Signs of Iron Deficiency

⚠️ Common Symptoms:
- Fatigue and weakness
- Shortness of breath during activity
- Pale skin or dark circles under the eyes
- Brittle nails or hair thinning
- Dizziness or headaches
- Brain fog or poor concentration
- Cold hands and feet
💡 Risk Factors:
- Menstruating or pregnant women
- Vegans and vegetarians
- Athletes with high physical demands
- People with digestive issues (e.g., celiac, IBS)
- Frequent blood donors
Best Dietary Sources of Iron
🥩 Heme Iron (animal-based, better absorbed):
- Red meat (beef, lamb)
- Poultry and liver
- Seafood (especially clams, oysters, sardines)

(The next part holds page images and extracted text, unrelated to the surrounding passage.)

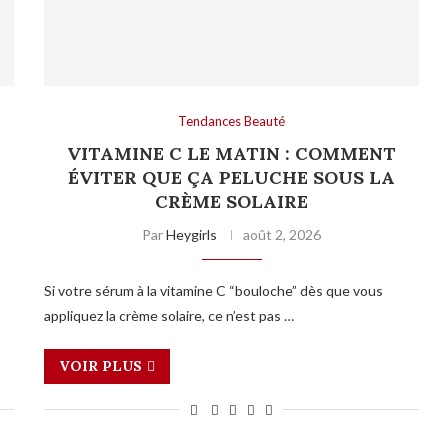
Tendances Beauté
VITAMINE C LE MATIN : COMMENT
ÉVITER QUE ÇA PELUCHE SOUS LA
CRÈME SOLAIRE
Par
Heygirls
août 2, 2026
Si votre sérum à la vitamine C “bouloche” dès que vous
appliquez la crème solaire, ce n’est pas …
VOIR PLUS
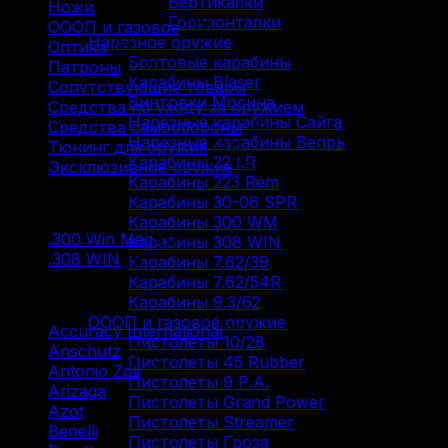
Вертикалки
Ножи
(9)
Горизонталки
ОООП и газовое
(71)
Нарезное оружие
Оптика
(12)
Болтовые карабины
Патроны
(211)
Карабины Blaser
Сопутствующие товары
(13)
Винтовки Мосина
Средства по уходу за оружием
(31)
Нарезные карабины Сайга
Средства самообороны
(6)
Нарезные карабины Вепрь
Тюнинг для оружия
(37)
Карабины 22 LR
Эксклюзивное оружие
(6)
Карабины 223 Rem
Карабины 30-06 SPR
Фильтр по
Карабины 300 WM
.300 Win Mag
(1)
Карабины 308 WIN
.308 WIN
(1)
Карабины 7.62/39
Карабины 7.62/54R
Фильтр по
Карабины 9.3/62
ОООП и газовое оружие
Accuracy International
(1)
Пистолеты 10/28
Anschutz
(3)
Пистолеты 45 Rubber
Antonio Zoli
(3)
Пистолеты 9 Р.А.
Arizaga
(1)
Пистолеты Grand Power
Azot
(7)
Пистолеты Streamer
Benelli
(16)
Пистолеты Гроза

🌱 Non-Heme Iron (plant-based):
- Lentils and chickpeas
- Tofu and tempeh
- Spinach, kale, and beet greens
- Pumpkin seeds and quinoa
- Fortified cereals and grains
💡 Tip: Combine non-heme iron foods with vitamin C (citrus, bell peppers, tomatoes) to dramatically increase absorption.
How to Boost Iron Absorption Naturally
✔ Pair iron-rich foods with vitamin C
✔ Avoid drinking coffee or tea with iron-rich meals (they inhibit absorption)
✔ Cook in a cast iron skillet (can add trace iron to food)
✔ Soak or sprout grains and legumes to reduce phytates (which block iron uptake)
Recommended Daily Intake (RDI)
- Women (19–50): 18 mg/day
- Men (19+): 8 mg/day
- Pregnant women: 27 mg/day
- Postmenopausal women: 8 mg/day
Iron Supplementation
💊 When to Consider Supplements:
- If you’re clinically deficient (confirmed with a blood test)
- During pregnancy
- After major blood loss or surgery
- If dietary intake is insufficient long term
✔ Popular Forms:
- Ferrous sulfate (standard and affordable)
- Ferrous bisglycinate (gentler on digestion)
- Liquid iron (for those with swallowing issues)
⚠️ Watch Out For:
- Nausea, constipation, or stomach upset
- Interference with calcium, zinc, and certain medications
- Iron overload (especially for people with hemochromatosis)
💡 Pro Tip: Take iron supplements on an empty stomach with vitamin C—but not alongside calcium or dairy.
Pros and Cons of Iron
✔ Pros:
- Vital for energy, cognition, and immunity
- Can correct deficiency rapidly through supplements
- Easy to monitor via blood work
⚠️ Cons:
- Too much iron can cause oxidative stress or GI distress
- Interferes with absorption of other nutrients
- Plant-based iron is less bioavailable
Iron may be small in quantity but it’s massive in importance. If you often feel tired, pale, or weak—or fall into a high-risk group—you may want to check your iron status. A mix of smart food choices, proper absorption strategies, and thoughtful supplementation (if needed) can help you stay energized, strong, and focused every day.